[[ GIVEN INFORMATION, beginning ]]

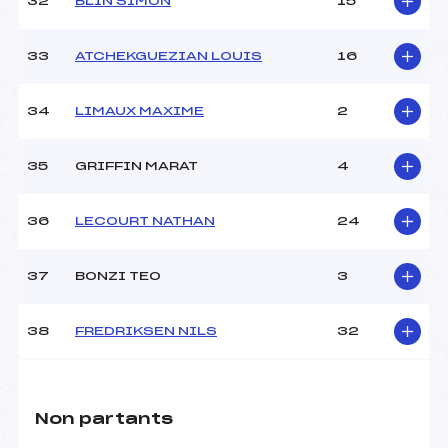
32
BLIN SIMON
15
33
ATCHEKGUEZIAN LOUIS
16
34
LIMAUX MAXIME
2
35
GRIFFIN MARAT
4
36
LECOURT NATHAN
24
37
BONZI TEO
3
38
FREDRIKSEN NILS
32
Non partants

[[ GIVEN INFORMATION, end ]]

* **EXERCISE GOAL**: Exact copy, no pictures: reproduce every record above.

* **RESPONSE**:
32
BLIN SIMON
15
33
ATCHEKGUEZIAN LOUIS
16
34
LIMAUX MAXIME
2
35
GRIFFIN MARAT
4
36
LECOURT NATHAN
24
37
BONZI TEO
3
38
FREDRIKSEN NILS
32
Non partants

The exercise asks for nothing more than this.